Page-level text extractions »

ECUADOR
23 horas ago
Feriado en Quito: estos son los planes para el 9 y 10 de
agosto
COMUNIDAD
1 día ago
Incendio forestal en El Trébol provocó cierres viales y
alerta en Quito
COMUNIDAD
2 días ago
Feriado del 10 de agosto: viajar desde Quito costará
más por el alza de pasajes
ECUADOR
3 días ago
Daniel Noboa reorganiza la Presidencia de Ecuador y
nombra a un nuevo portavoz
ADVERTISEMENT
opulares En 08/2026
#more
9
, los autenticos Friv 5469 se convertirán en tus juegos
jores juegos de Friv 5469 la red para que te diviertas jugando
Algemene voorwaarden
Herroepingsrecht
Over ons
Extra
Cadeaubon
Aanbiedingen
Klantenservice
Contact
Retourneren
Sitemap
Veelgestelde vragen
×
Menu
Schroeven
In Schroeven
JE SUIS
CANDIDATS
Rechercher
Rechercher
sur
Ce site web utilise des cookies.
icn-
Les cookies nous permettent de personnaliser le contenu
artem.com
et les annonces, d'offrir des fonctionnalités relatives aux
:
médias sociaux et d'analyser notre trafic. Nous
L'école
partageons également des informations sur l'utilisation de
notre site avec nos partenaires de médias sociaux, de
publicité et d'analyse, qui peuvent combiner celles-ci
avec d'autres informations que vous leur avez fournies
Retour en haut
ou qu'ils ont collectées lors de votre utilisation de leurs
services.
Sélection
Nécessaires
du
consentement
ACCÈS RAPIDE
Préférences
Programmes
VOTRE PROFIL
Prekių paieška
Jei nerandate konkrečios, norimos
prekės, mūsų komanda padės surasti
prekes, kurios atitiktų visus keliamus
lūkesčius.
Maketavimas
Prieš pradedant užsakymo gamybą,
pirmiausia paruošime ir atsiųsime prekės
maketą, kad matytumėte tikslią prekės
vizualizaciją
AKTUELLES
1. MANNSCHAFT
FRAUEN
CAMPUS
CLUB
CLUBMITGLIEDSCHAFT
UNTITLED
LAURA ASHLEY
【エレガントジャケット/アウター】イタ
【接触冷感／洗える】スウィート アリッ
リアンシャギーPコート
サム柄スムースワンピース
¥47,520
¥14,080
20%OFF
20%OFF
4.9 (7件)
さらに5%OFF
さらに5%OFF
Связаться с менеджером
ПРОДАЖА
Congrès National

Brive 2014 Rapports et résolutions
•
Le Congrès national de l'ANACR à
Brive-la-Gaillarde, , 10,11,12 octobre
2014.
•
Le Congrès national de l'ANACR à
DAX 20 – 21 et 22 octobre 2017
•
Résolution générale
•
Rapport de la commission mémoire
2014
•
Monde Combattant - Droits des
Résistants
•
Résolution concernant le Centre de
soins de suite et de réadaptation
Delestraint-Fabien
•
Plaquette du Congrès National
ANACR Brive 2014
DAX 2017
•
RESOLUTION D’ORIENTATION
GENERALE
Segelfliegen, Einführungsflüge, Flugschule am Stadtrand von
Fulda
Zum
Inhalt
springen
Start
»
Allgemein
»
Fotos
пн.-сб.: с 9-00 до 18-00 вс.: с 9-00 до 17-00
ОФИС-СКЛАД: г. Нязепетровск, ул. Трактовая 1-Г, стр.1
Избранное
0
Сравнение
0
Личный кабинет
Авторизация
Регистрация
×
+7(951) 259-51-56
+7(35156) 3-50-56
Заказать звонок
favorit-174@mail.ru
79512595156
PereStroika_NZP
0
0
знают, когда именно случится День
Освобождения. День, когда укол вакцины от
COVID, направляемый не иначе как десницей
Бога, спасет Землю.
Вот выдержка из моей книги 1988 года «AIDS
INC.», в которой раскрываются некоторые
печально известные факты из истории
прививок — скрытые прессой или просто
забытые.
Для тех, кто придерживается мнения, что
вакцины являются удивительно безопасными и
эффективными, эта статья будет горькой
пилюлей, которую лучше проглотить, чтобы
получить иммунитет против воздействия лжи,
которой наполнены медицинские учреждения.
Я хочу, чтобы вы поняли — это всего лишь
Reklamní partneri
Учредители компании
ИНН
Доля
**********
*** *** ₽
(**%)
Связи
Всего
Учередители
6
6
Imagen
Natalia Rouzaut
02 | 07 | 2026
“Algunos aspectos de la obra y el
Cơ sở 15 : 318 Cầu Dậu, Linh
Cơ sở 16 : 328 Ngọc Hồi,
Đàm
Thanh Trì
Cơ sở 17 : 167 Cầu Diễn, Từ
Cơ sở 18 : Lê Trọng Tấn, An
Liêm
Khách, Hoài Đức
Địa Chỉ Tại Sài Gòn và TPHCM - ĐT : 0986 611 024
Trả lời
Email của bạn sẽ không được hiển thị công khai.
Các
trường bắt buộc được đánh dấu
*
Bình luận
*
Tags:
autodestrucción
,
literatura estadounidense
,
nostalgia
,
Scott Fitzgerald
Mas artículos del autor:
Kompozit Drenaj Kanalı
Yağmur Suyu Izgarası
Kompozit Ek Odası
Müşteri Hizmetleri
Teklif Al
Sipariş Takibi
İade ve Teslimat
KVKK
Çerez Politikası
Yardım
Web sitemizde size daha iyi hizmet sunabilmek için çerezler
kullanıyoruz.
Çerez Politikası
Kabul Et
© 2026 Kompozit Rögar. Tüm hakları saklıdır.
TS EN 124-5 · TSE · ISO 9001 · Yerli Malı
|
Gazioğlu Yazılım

What to do » The answer must consist solely of the lines from the first line of the data to the line holding "CLUBMITGLIEDSCHAFT", each given again exactly.

Task solution »
ECUADOR
23 horas ago
Feriado en Quito: estos son los planes para el 9 y 10 de
agosto
COMUNIDAD
1 día ago
Incendio forestal en El Trébol provocó cierres viales y
alerta en Quito
COMUNIDAD
2 días ago
Feriado del 10 de agosto: viajar desde Quito costará
más por el alza de pasajes
ECUADOR
3 días ago
Daniel Noboa reorganiza la Presidencia de Ecuador y
nombra a un nuevo portavoz
ADVERTISEMENT
opulares En 08/2026
#more
9
, los autenticos Friv 5469 se convertirán en tus juegos
jores juegos de Friv 5469 la red para que te diviertas jugando
Algemene voorwaarden
Herroepingsrecht
Over ons
Extra
Cadeaubon
Aanbiedingen
Klantenservice
Contact
Retourneren
Sitemap
Veelgestelde vragen
×
Menu
Schroeven
In Schroeven
JE SUIS
CANDIDATS
Rechercher
Rechercher
sur
Ce site web utilise des cookies.
icn-
Les cookies nous permettent de personnaliser le contenu
artem.com
et les annonces, d'offrir des fonctionnalités relatives aux
:
médias sociaux et d'analyser notre trafic. Nous
L'école
partageons également des informations sur l'utilisation de
notre site avec nos partenaires de médias sociaux, de
publicité et d'analyse, qui peuvent combiner celles-ci
avec d'autres informations que vous leur avez fournies
Retour en haut
ou qu'ils ont collectées lors de votre utilisation de leurs
services.
Sélection
Nécessaires
du
consentement
ACCÈS RAPIDE
Préférences
Programmes
VOTRE PROFIL
Prekių paieška
Jei nerandate konkrečios, norimos
prekės, mūsų komanda padės surasti
prekes, kurios atitiktų visus keliamus
lūkesčius.
Maketavimas
Prieš pradedant užsakymo gamybą,
pirmiausia paruošime ir atsiųsime prekės
maketą, kad matytumėte tikslią prekės
vizualizaciją
AKTUELLES
1. MANNSCHAFT
FRAUEN
CAMPUS
CLUB
CLUBMITGLIEDSCHAFT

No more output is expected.